She winced as if he had struck her, and there was silence for a few moments before she spoke again, and then in a curiously changed voice, from her agony of heart.

“No, no,” she whispered at last; “it cannot be true. It is a strange dream. I cannot—I will not believe it.”

He strove again and again to speak, but no words would come. He tried to speak gently and ask her to forgive him, but in vain; and at last, even more brutally than before, he cried—

“I tell you it is true! If you knew all this, how could you come?”

There was a pause before Cornel spoke again, and then she drew herself up with an imperious gesture, and her words came firmly and full of defiance of the world.

“I came because I heard the man I loved was beaten down and wounded in the fight of life, and I said—‘What is it to me?—he loved me very dearly, and if he has been met by a strange temptation, and has fallen, my place is there. I will go to him, and remind him of the past, and point out again the forward way.’ Armstrong, that is why I have come.”

He groaned, and his voice was softened now, and half-choked by the agony and despair at his heart.

“Go back,” he said, “and forget me, Cornel; I am not the man you thought. I left you strong in my belief in self, ready for the fight, but your knight of truth and honour has turned out to be only a sorry pawn.
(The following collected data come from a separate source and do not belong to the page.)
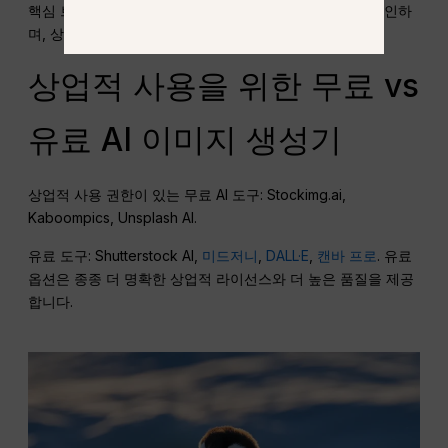
핵심 브랜딩 비주얼에 AI 사용을 피하고, 플랫폼 규정을 확인하
며, 상업적 라이선스를 항상 확인하십시오.
상업적 사용을 위한 무료 vs
유료 AI 이미지 생성기
상업적 사용 권한이 있는 무료 AI 도구: Stockimg.ai,
Kaboompics, Unsplash AI.
유료 도구: Shutterstock AI,
미드저니
,
DALL·E
,
캔바 프로
. 유료
옵션은 종종 더 명확한 상업적 라이선스와 더 높은 품질을 제공
합니다.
I don’t ask you to forgive me: I only say, for your own sake, go, and forget that such a villain ever lived.”

“Then it is all true?” she said sternly.

“I don’t know what Joe Pacey has said,” he cried bitterly, as he gazed in the sweet womanly face before him, “but I make the only reparation that I can. I speak frankly, Cornel dear, and tell you that the worst he could say of me would not exceed the truth. Utterly unworthy—utterly base—I am not fit to touch your hand.”